Mercedes-Chef bemängelt hohe Arbeits- und Energiekosten

Viele Probleme sind hausgemacht, aber auch mit den äußeren Rahmenbedingungen hadert Mercedes-Boss Ola Källenius. „Wir setzen in Deutschland zehn bis zwölf Prozent unserer Autos ab, tätigen hier aber mindestens 50 Prozent unserer Investitionen. Wenn sich also irgendjemand zu diesem Standort bekennt, dann sind wir das“, sagt er im Interview mit dem „Spiegel“. „Aber wir müssen Deutschland dringend wettbewerbsfähiger machen.“

Die Energie beispielsweise habe sich seit 2022 verteuert. „Wir haben hier jedoch zugleich mit die höchsten Arbeitskosten der Welt“, so Källenius. Jahrelang habe man das mit gesteigerter Produktivität wettmachen können. Nun sei man an einen Punkt gekommen, an dem das nicht mehr reicht. „Wir wollen keine asiatischen Verhältnisse in Deutschland, müssen aber bei Energie, Steuern und Arbeitskosten wieder in eine Richtung gehen, dass sich Unternehmertum und Investitionen in Deutschland lohnen“, sagt der Mercedes-Chef. „Sonst fließt das Kapital woandershin.“

 

Der Chef des Stuttgarter Autobauers hält die Deutschen für nicht fleißig genug. Er warnt vor einem wirtschaftlichen Niedergang des Landes – und indirekt vor einer Machtübernahme der AfD. „Deutschland entwickelt sich wirtschaftlich seit etwa zehn bis 15 Jahren in eine falsche Richtung“, sagte Källenius. „Und wenn wir das nicht drehen, dann kommen die Populisten von rechts, die für nichts eine Lösung haben. Das treibt mich um, denn ich lebe und kämpfe für dieses Land.“ Einen Grund für die Probleme sieht Källenius in der mangelnden Leistungsbereitschaft der Deutschen. Es sei, „als ob man vor einer Fußball-WM sagt, wir trainieren genug, obwohl alle anderen doppelt so viel trainieren“. Jeder wisse, dass man so nicht Weltmeister werde.

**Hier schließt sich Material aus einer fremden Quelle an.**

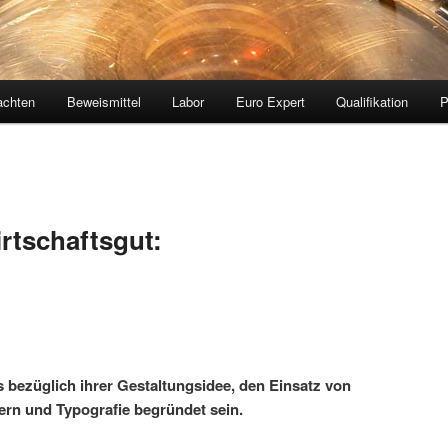
achten
Beweismittel
Labor
Euro Expert
Qualifikation
rtschaftsgut:
bezüglich ihrer Gestaltungsidee, den Einsatz von
dern und Typografie begründet sein.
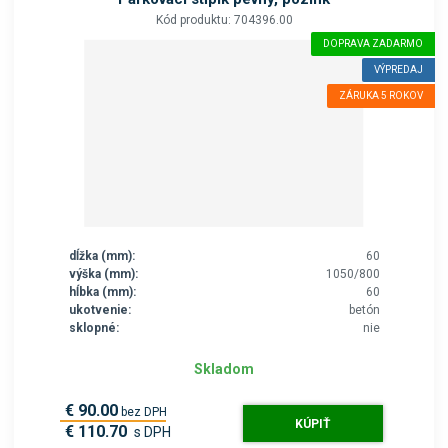
Kód produktu: 704396.00
DOPRAVA ZADARMO
VÝPREDAJ
ZÁRUKA 5 ROKOV
dĺžka (mm):
60
výška (mm):
1050/800
hĺbka (mm):
60
ukotvenie:
betón
sklopné:
nie
Skladom
€ 90.00
bez DPH
KÚPIŤ
€ 110.70
s DPH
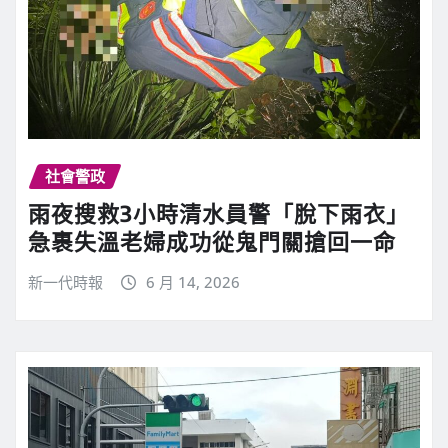
社會警政
雨夜搜救3小時清水員警「脫下雨衣」
急裹失溫老婦成功從鬼門關搶回一命
新一代時報
6 月 14, 2026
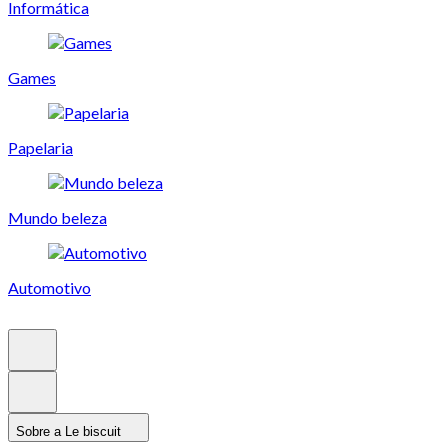
Informática
Games
Papelaria
Mundo beleza
Automotivo
Sobre a Le biscuit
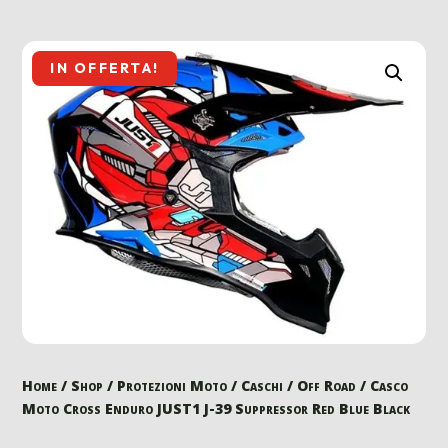
IN OFFERTA!
Home
/
Shop
/
Protezioni Moto
/
Caschi
/
Off Road
/ Casco
Moto Cross Enduro JUST1 J-39 Suppressor Red Blue Black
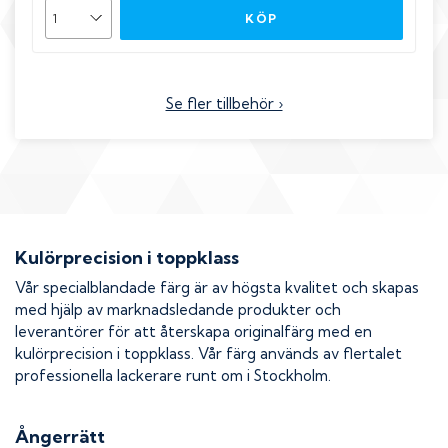
KÖP
Se fler tillbehör ›
Kulörprecision i toppklass
Vår specialblandade färg är av högsta kvalitet och skapas
med hjälp av marknadsledande produkter och
leverantörer för att återskapa originalfärg med en
kulörprecision i toppklass. Vår färg används av flertalet
professionella lackerare runt om i Stockholm.
Ångerrätt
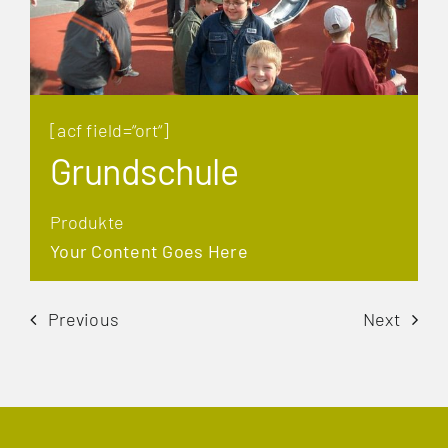
[acf field=“ort“]
Grundschule
Produkte
Your Content Goes Here
Previous
Next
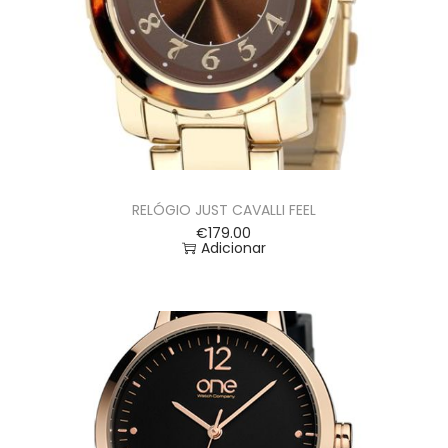
RELÓGIO JUST CAVALLI FEEL
€
179.00
Adicionar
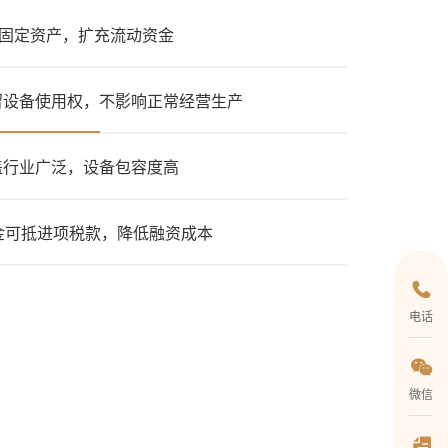
固定资产，扩充流动资金
留设备使用权，不影响正常经营生产
盖行业广泛，设备包容度高
金可抵进项税款，降低融资成本
电话
微信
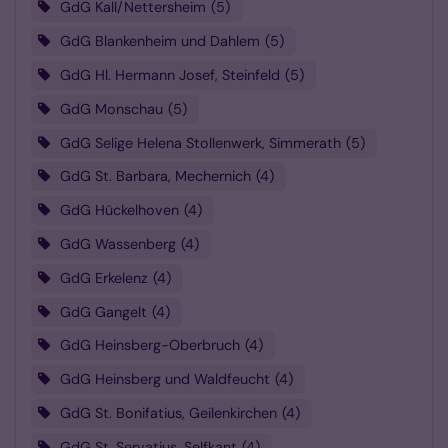
GdG Kall/Nettersheim
5
GdG Blankenheim und Dahlem
5
GdG Hl. Hermann Josef, Steinfeld
5
GdG Monschau
5
GdG Selige Helena Stollenwerk, Simmerath
5
GdG St. Barbara, Mechernich
4
GdG Hückelhoven
4
GdG Wassenberg
4
GdG Erkelenz
4
GdG Gangelt
4
GdG Heinsberg-Oberbruch
4
GdG Heinsberg und Waldfeucht
4
GdG St. Bonifatius, Geilenkirchen
4
GdG St. Servatius, Selfkant
4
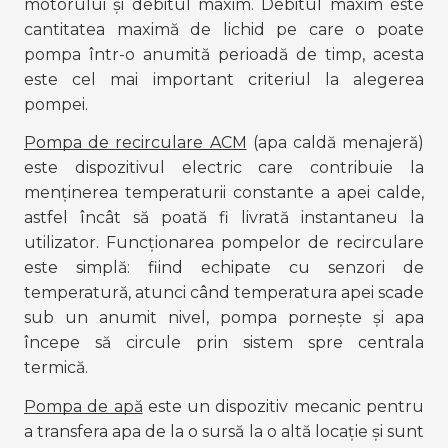
motorului și debitul maxim. Debitul maxim este 
cantitatea maximă de lichid pe care o poate 
pompa într-o anumită perioadă de timp, acesta 
este cel mai important criteriul la alegerea 
pompei.
Pompa de recirculare ACM
 (apa caldă menajeră) 
este dispozitivul electric care contribuie la 
menținerea temperaturii constante a apei calde, 
astfel încât să poată fi livrată instantaneu la 
utilizator. Funcționarea pompelor de recirculare 
este simplă: fiind echipate cu senzori de 
temperatură, atunci când temperatura apei scade 
sub un anumit nivel, pompa pornește și apa 
începe să circule prin sistem spre centrala 
termică.
Pompa de apă
 este un dispozitiv mecanic pentru 
a transfera apa de la o sursă la o altă locație și sunt 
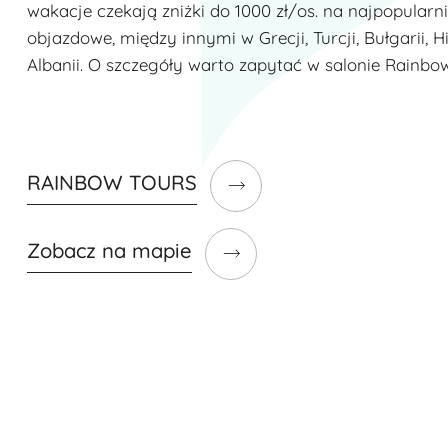
wakacje czekają zniżki do 1000 zł/os. na najpopularni
objazdowe, między innymi w Grecji, Turcji, Bułgarii, His
Albanii. O szczegóły warto zapytać w salonie Rainbo
RAINBOW TOURS
Zobacz na mapie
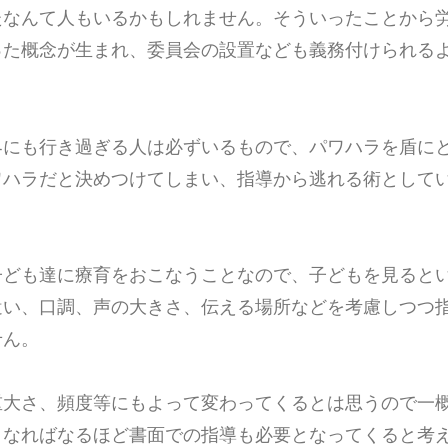
たなんて人もいるかもしれません。そういったことから
った概念が生まれ、委員会の設置なども義務付けられる
界にも行き過ぎる人は必ずいるもので、パワハラを盾に
ワハラだと決めつけてしまい、指導から逃れる術として
子ども達に療育をおこなうことなので、子どもを見ると
遣い、口調、声の大きさ、伝える場所などを考慮しつつ
せん。
重大さ、頻度等にもよって変わってくるとは思うので一
くなればなるほど書面での指導も必要となってくると考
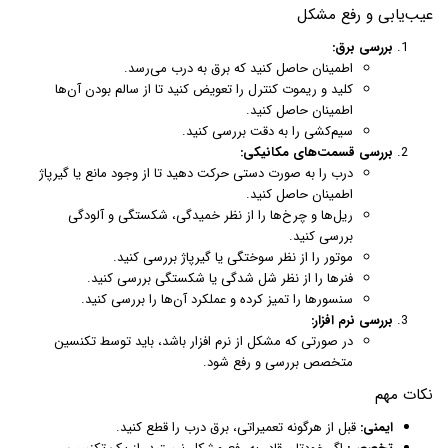
عیب‌یابی و رفع مشکل
بررسی برق:
اطمینان حاصل کنید که برق به درب می‌رسد.
کلید و ریموت کنترل را تعویض کنید تا از سالم بودن آن‌ها
اطمینان حاصل کنید.
سیم‌کشی را به دقت بررسی کنید.
بررسی قسمت‌های مکانیکی:
درب را به صورت دستی حرکت دهید تا از وجود مانع یا گیرپاژ
اطمینان حاصل کنید.
ریل‌ها و چرخ‌ها را از نظر خمیدگی، شکستگی و آلودگی
بررسی کنید.
موتور را از نظر سوختگی یا گیرپاژ بررسی کنید.
فنرها را از نظر شل شدگی یا شکستگی بررسی کنید.
سنسورها را تمیز کرده و عملکرد آن‌ها را بررسی کنید.
بررسی نرم افزار:
در صورتی که مشکل از نرم افزار باشد، باید توسط تکنسین
متخصص بررسی و رفع شود.
نکات مهم
ایمنی:
قبل از هرگونه تعمیراتی، برق درب را قطع کنید.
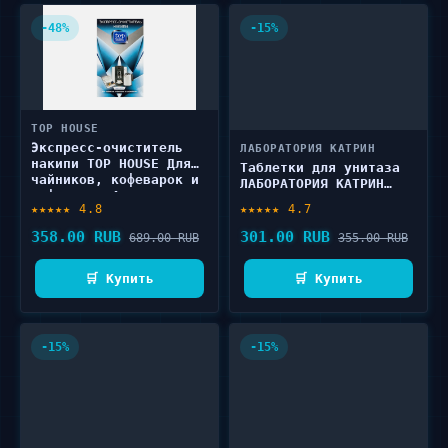
-48%
-15%
TOP HOUSE
Экспресс-очиститель
ЛАБОРАТОРИЯ КАТРИН
накипи TOP HOUSE Для
Таблетки для унитаза
чайников, кофеварок и
ЛАБОРАТОРИЯ КАТРИН
кофемашин 4 шт
Хвоя 4 шт
★★★★★ 4.8
★★★★★ 4.7
358.00 RUB
301.00 RUB
689.00 RUB
355.00 RUB
🛒 Купить
🛒 Купить
-15%
-15%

Mercedes-Chef Källenius: „Unser aller Ziel ist die Klimaneutralität“

Beim Thema Antrieb muss Mercedes wie die anderen Hersteller mehrgleisig in die Zukunft fahren. Verbrenner sind nach wie vor gefragt, dazu Plug-in-Hybride und reine E-Autos. Die Transformation bleibe schwierig, so Källenius. „Wohl keine andere Branche hat so viel in die Dekarbonisierung investiert wie wir“, sagte er dem „Spiegel“. Und wir tun es weiterhin, auch wenn die Nachfrage nach Elektroautos längst nicht so weit ist, wie Politik und Unternehmen einmal gedacht haben. Unser aller Ziel ist die Klimaneutralität.“

Mercedes: Hoher Auftragseingang für vollelektrische Modelle

Intern mahnt Mercedes-Chef Ola Källenius immer wieder, dass in diesem Jahr die Wende kommen müsse, berichten Manager des Unternehmens. Nach außen gibt sich der Schwede optimistisch. „2025 markierte den Startschuss der größten Produkt- und Technologieoffensive bei Mercedes-Benz mit neuesten elektrischen Antriebssystemen und intelligenter Software“, so Källenius. Die Kundenaufträge für den im vergangenen Jahr vorgestellten neuen elektrischen CLA und GLC lägen deutlich über den Erwartungen, heißt es aus Stuttgart.

2026 setzt Mercedes die Modelloffensive fort. Das mit Abstand wichtigste Modell ist die elektrische C-Klasse. Auch die sportliche Tochter AMG hat zwei Stromer in Planung, eine Limousine und ein SUV. Mit Aussagen zur Technik hält man sich seitens das Autobauers noch bedeckt. Allerdings sickern aus Unternehmenskreisen erste Informationen durch. Technisch fahren die Autos Insidern zufolge mit neuen Batterien und Schnellladetechnik mit deutlich über 300 Kilowatt vor. Dem Vernehmen nach sollen 350 Kilometer Reichweite in nur 15 Minuten nachgeladen werden können.